Between Oct. 6, 2022, and Jan. 25, Republic and its Leadership in Flight Training Academy LLC filed 12 separate lawsuits in Marion Superior Court, each one against an individual defendant who had enrolled in Republic’s LIFT Academy.

Each of the complaints is very similar to the rest, and in each case Republic says the defendants owe money for tuition reductions that were offered under the agreement that the defendants would take jobs with Republic.

One of those suits is Leadership in Flight Training Academy, LLC, Republic Airways Inc. v. Tyler Stewart, 49D01-2301-PL-002872. In its complaint Republic alleges that Tyler Stewart, of Warren County, Ohio, received a $20,000 tuition discount in exchange for his agreement to accept a job offer as a first officer at Republic after completing his flight training. Stewart’s enrollment agreement also included a commitment that Stewart would work for Republic for five years of continuous employment.
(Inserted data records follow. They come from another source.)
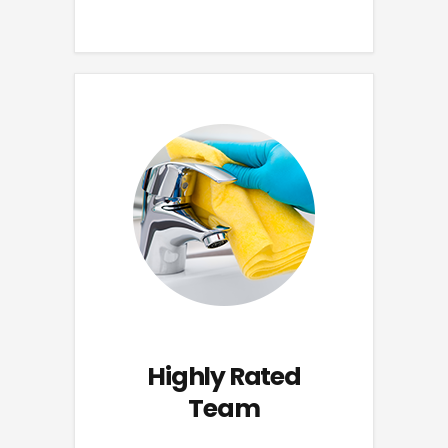
Highly Rated
Team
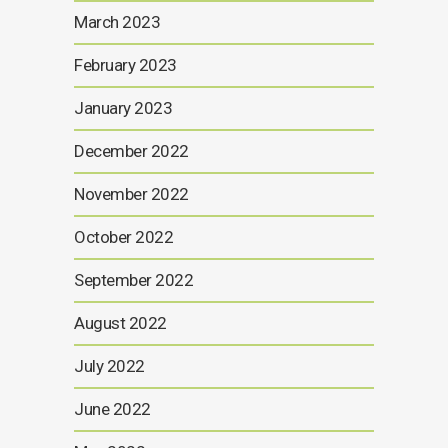
March 2023
February 2023
January 2023
December 2022
November 2022
October 2022
September 2022
August 2022
July 2022
June 2022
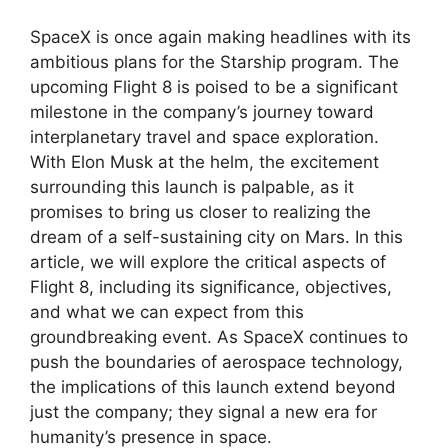
SpaceX is once again making headlines with its
ambitious plans for the Starship program. The
upcoming Flight 8 is poised to be a significant
milestone in the company’s journey toward
interplanetary travel and space exploration.
With Elon Musk at the helm, the excitement
surrounding this launch is palpable, as it
promises to bring us closer to realizing the
dream of a self-sustaining city on Mars. In this
article, we will explore the critical aspects of
Flight 8, including its significance, objectives,
and what we can expect from this
groundbreaking event. As SpaceX continues to
push the boundaries of aerospace technology,
the implications of this launch extend beyond
just the company; they signal a new era for
humanity’s presence in space.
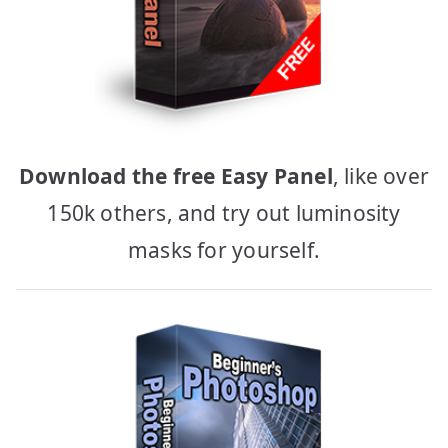
Download the free Easy Panel
, like over
150k others, and try out luminosity
masks for yourself.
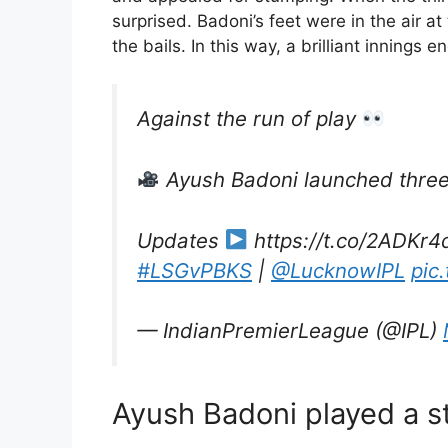
surprised. Badoni’s feet were in the air
the bails. In this way, a brilliant innings
Against the run of play
Ayush Badoni launched three 
Updates
https://t.co/2ADKr4
#LSGvPBKS
|
@LucknowIPL
pic
— IndianPremierLeague (@IPL)
Ayush Badoni played a s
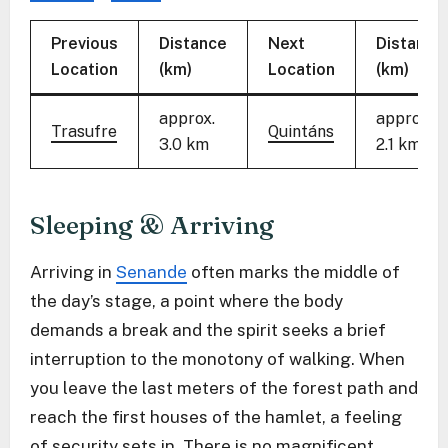
Previous
Distance
Next
Distance
Location
(km)
Location
(km)
approx.
approx.
Trasufre
Quintáns
3.0 km
2.1 km
Sleeping & Arriving
Arriving in
Senande
often marks the middle of
the day’s stage, a point where the body
demands a break and the spirit seeks a brief
interruption to the monotony of walking. When
you leave the last meters of the forest path and
reach the first houses of the hamlet, a feeling
of security sets in. There is no magnificent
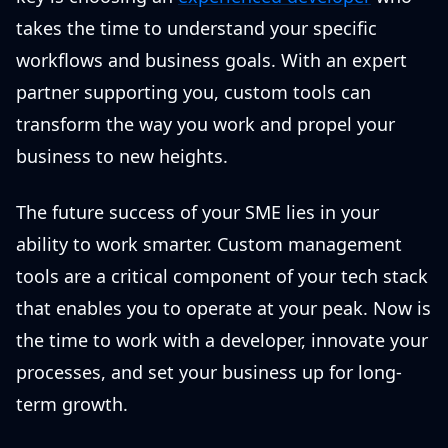
takes the time to understand your specific
workflows and business goals. With an expert
partner supporting you, custom tools can
transform the way you work and propel your
business to new heights.
The future success of your SME lies in your
ability to work smarter. Custom management
tools are a critical component of your tech stack
that enables you to operate at your peak. Now is
the time to work with a developer, innovate your
processes, and set your business up for long-
term growth.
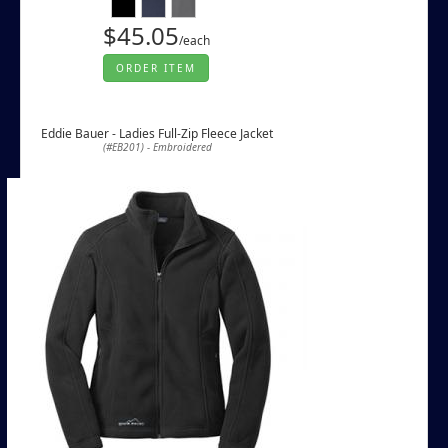
$45.05
/each
ORDER ITEM
Eddie Bauer - Ladies Full-Zip Fleece Jacket
(#EB201) - Embroidered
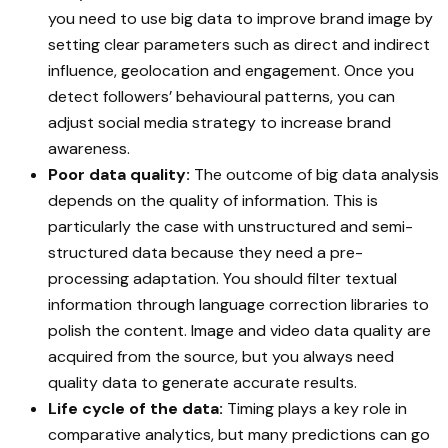
you need to use big data to improve brand image by
setting clear parameters such as direct and indirect
influence, geolocation and engagement. Once you
detect followers’ behavioural patterns, you can
adjust social media strategy to increase brand
awareness.
Poor data quality:
The outcome of big data analysis
depends on the quality of information. This is
particularly the case with unstructured and semi-
structured data because they need a pre-
processing adaptation. You should filter textual
information through language correction libraries to
polish the content. Image and video data quality are
acquired from the source, but you always need
quality data to generate accurate results.
Life cycle of the data:
Timing plays a key role in
comparative analytics, but many predictions can go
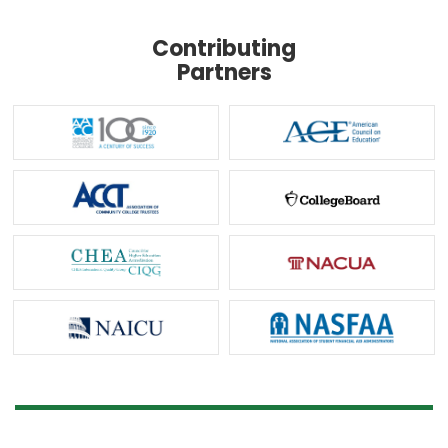
Contributing
Partners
Republic says Stewart “failed to meet his obligations to Republic and left his employment to join a competitor airline.” As a result, Republic alleges, Stewart is obligated to repay Republic for the $20,000 tuition discount, plus an additional $9,700 in tuition assistance payments that he received.

Before any discounts are applied, the lawsuit says, Stewart’s cost of full tuition at LIFT Academy would have been $85,000.

A flight simulator at the LIFT Academy operated by Republic Airways Inc. The regional airline is suing a dozen former students who allegedly failed to honor employment commitments after graduation. (IBJ file photo)

Stewart has not yet filed a legal answer to Republic’s complaint.

“We’re currently analyzing the claims and his (Stewart’s) potential defenses,” said Stewart’s attorney, Jason Cleveland of Indianapolis firm Cleveland Lehner Cassidy Attorneys at Law. “We’ll be filing our answer soon.”

Jason Cleveland

Cleveland, whose firm handles employee-side employment law, said he’s worked on similar cases in which an employee receives a signing bonus with the agreement that the employee will remain at the company for a set amount of time in exchange.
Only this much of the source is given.